Они молча разглядывали рентгеновский снимок.

Мой отец уперся руками в стол – он был еще слишком слаб. И кивнул в знак того, что господин главный врач в самом деле безукоризненно разбирается в премудростях венгерского языка. Это “долопывает” весьма выразительно, лучше любых медицинских терминов обрисовало отцу не столь отдаленное будущее.

Мой дед по отцовской линии до войны занимался в Дебрецене книжной торговлей.
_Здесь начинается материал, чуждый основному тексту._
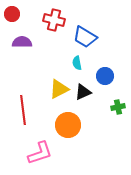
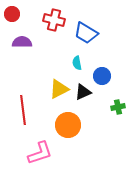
blue trapezoid: moved 1 px right, 4 px up
blue circle: moved 3 px left
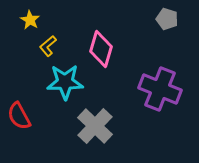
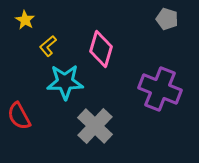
yellow star: moved 5 px left
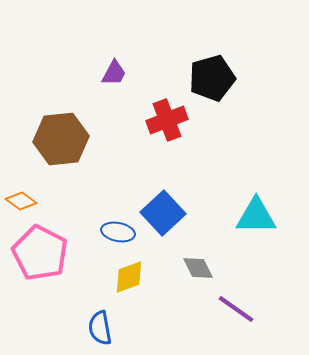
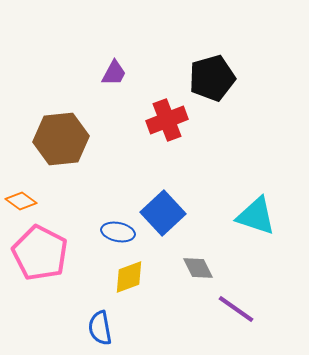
cyan triangle: rotated 18 degrees clockwise
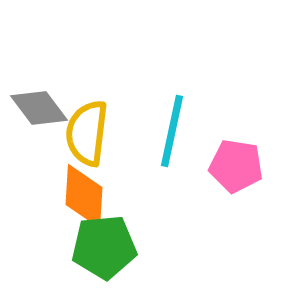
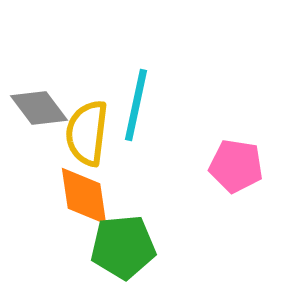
cyan line: moved 36 px left, 26 px up
orange diamond: rotated 12 degrees counterclockwise
green pentagon: moved 19 px right
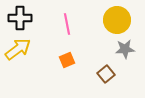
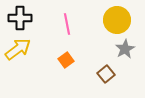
gray star: rotated 24 degrees counterclockwise
orange square: moved 1 px left; rotated 14 degrees counterclockwise
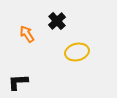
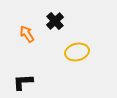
black cross: moved 2 px left
black L-shape: moved 5 px right
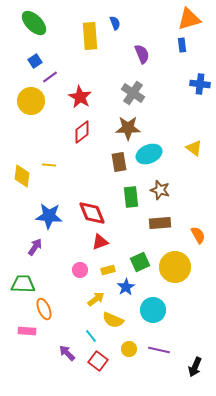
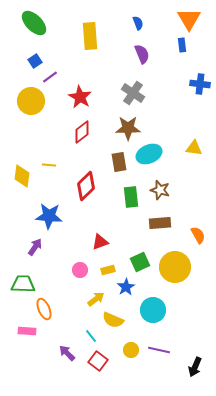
orange triangle at (189, 19): rotated 45 degrees counterclockwise
blue semicircle at (115, 23): moved 23 px right
yellow triangle at (194, 148): rotated 30 degrees counterclockwise
red diamond at (92, 213): moved 6 px left, 27 px up; rotated 68 degrees clockwise
yellow circle at (129, 349): moved 2 px right, 1 px down
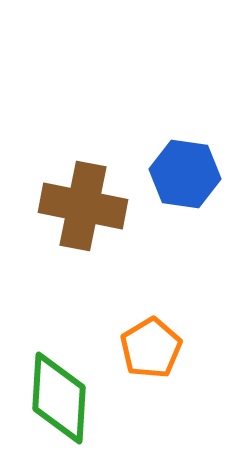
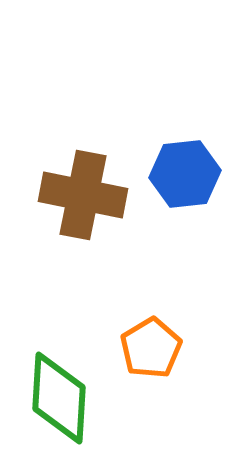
blue hexagon: rotated 14 degrees counterclockwise
brown cross: moved 11 px up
Магазин приютился под аркадой епископского дворца, в центре города, в нескольких минутах ходьбы от главной площади. Место, где был магазин, называлось проездом Гамбринуса, и дедово заведение поэтому было известно как книжная лавка “Гамбринус”. В ней было три узких высоких зала. Отец моего отца продавал также канцелярские принадлежности и даже выдавал книги на дом. Еще подростком отец, стоя на вершине деревянной стремянки, перечитал всю мировую литературу, так что, я полагаю, он был в состоянии оценить поэтический образ Линдхольма.

Главный врач пристально посмотрел на отца.

– Современное состояние медицины говорит о том, что вы безнадежны. Иногда вы будете чувствовать себя лучше. Иногда – хуже. Я буду всегда рядом с вами. Но я не хочу вас обманывать. Шесть месяцев. От силы семь. Сердце мое разрывается. Но такова правда.

Мой отец распрямился. Все еще улыбаясь, он весело плюхнулся в глубокое кресло. Врач несколько растерялся, не уверенный, что его пациент понял диагноз, что он уяснил себе весь трагизм ситуации.

Но отца в это время занимали вопросы куда более важные, чем его жизнь.